*Task goal*.
An exact copy of all the data below is needed, without its pictures.

Segment Start: Dataset records

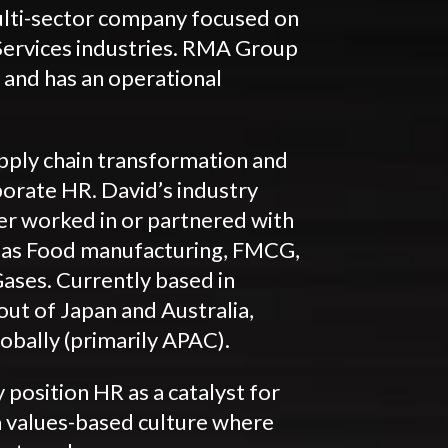
lti-sector company focused on
Services industries. RMA Group
 and has an operational
supply chain transformation and
porate HR. David’s industry
er worked in or partnered with
h as Food manufacturing, FMCG,
ases. Currently based in
ut of Japan and Australia,
obally (primarily APAC).
y position HR as a catalyst for
a values-based culture where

Segment End: Dataset records

*Written answer*.
lti-sector company focused on
Services industries. RMA Group
 and has an operational
supply chain transformation and
porate HR. David’s industry
er worked in or partnered with
h as Food manufacturing, FMCG,
ases. Currently based in
ut of Japan and Australia,
obally (primarily APAC).
y position HR as a catalyst for
a values-based culture where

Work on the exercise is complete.